_WHAT IS NEEDED_. Read through the listing below and return only the lines containing "rect".
(Beginning of DATASET RECORDS)
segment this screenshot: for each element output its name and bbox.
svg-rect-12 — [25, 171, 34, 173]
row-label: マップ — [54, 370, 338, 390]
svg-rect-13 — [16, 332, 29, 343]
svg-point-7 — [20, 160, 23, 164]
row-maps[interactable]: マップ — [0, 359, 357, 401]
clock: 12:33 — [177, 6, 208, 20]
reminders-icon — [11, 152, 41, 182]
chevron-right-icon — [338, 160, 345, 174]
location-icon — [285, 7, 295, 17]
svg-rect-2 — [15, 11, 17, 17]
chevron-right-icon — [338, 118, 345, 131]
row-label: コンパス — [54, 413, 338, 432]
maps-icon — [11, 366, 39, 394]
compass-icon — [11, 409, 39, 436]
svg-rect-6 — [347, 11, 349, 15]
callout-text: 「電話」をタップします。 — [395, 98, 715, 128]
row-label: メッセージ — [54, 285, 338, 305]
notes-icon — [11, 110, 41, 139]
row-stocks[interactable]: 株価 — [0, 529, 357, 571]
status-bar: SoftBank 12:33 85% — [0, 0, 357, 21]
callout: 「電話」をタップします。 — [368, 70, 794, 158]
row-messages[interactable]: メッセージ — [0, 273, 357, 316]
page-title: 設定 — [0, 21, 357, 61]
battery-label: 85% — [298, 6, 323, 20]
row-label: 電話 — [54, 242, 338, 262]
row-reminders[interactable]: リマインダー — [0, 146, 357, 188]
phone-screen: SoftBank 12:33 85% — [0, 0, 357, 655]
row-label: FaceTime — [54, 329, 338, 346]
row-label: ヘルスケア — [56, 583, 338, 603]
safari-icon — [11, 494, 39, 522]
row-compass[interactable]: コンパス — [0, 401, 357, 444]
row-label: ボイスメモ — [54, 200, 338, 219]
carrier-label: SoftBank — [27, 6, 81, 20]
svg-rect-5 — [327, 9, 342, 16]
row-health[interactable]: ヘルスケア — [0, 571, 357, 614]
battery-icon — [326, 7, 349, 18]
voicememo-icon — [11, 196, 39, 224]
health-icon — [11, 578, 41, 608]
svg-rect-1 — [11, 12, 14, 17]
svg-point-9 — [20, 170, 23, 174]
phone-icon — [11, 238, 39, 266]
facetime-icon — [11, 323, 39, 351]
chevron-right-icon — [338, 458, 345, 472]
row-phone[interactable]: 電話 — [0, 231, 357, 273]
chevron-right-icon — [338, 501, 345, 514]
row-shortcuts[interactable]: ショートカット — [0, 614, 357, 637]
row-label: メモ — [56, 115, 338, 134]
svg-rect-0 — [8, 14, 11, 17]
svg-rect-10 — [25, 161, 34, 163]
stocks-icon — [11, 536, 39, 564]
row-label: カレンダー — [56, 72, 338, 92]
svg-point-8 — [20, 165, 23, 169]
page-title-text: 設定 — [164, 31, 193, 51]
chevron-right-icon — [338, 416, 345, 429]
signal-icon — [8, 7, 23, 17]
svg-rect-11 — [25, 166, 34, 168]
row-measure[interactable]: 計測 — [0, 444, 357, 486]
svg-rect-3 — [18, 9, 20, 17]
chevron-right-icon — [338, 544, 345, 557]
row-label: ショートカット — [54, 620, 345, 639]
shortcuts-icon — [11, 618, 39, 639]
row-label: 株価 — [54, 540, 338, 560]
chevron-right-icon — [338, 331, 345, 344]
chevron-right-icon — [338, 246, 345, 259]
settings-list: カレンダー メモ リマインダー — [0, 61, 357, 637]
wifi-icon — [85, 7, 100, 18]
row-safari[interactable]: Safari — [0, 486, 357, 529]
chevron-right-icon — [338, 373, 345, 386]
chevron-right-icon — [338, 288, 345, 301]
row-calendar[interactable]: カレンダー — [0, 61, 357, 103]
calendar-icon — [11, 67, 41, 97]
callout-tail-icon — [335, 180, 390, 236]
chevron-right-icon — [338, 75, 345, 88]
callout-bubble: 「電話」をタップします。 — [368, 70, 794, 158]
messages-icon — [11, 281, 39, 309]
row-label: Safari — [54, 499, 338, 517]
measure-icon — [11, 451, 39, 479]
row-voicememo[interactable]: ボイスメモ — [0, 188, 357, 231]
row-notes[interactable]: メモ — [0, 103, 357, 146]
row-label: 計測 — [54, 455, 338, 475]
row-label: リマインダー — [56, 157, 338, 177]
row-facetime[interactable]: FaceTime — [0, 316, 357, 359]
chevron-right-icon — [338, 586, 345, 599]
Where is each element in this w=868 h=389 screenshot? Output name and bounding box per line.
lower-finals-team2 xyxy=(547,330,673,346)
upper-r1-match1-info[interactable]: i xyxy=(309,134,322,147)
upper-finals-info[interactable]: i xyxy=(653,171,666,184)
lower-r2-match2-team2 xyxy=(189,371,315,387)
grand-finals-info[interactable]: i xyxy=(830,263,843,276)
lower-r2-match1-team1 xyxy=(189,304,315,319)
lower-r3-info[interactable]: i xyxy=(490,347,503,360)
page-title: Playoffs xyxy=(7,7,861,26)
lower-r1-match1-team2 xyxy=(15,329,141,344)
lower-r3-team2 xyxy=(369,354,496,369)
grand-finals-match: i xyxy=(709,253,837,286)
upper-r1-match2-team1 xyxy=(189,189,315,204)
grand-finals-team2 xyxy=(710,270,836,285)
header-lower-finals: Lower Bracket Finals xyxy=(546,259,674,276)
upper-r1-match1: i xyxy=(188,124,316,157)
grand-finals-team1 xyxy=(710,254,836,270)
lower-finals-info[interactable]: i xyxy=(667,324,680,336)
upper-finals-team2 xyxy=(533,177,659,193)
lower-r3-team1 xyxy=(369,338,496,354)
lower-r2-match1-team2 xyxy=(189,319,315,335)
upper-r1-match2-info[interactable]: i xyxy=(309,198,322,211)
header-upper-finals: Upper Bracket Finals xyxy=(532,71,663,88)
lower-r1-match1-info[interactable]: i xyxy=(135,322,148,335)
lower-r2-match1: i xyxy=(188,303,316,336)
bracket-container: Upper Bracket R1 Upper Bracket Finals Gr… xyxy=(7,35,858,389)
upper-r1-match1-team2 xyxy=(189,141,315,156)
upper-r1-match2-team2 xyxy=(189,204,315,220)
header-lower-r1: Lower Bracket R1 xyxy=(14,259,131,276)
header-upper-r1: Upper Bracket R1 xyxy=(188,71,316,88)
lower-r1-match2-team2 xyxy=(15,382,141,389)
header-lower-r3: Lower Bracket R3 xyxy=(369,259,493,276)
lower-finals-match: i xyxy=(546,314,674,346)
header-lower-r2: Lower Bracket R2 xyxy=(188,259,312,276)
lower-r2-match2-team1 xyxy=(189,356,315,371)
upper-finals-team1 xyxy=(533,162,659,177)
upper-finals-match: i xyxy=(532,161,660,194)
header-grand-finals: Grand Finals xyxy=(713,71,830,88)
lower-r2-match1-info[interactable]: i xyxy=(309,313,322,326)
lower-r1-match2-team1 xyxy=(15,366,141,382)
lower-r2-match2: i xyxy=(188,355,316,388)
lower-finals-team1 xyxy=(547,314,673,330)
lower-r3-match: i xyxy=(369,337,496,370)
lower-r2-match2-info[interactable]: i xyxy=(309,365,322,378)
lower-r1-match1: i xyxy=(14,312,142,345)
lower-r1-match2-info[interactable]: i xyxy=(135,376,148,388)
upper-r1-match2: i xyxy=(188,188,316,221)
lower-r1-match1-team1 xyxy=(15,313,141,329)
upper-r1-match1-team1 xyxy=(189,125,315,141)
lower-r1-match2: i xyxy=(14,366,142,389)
(End of DATASET RECORDS)
_YOUR RESPONSE_.
svg-rect-12 — [25, 171, 34, 173]
svg-rect-13 — [16, 332, 29, 343]
svg-rect-2 — [15, 11, 17, 17]
svg-rect-6 — [347, 11, 349, 15]
svg-rect-5 — [327, 9, 342, 16]
svg-rect-1 — [11, 12, 14, 17]
svg-rect-0 — [8, 14, 11, 17]
svg-rect-10 — [25, 161, 34, 163]
svg-rect-11 — [25, 166, 34, 168]
svg-rect-3 — [18, 9, 20, 17]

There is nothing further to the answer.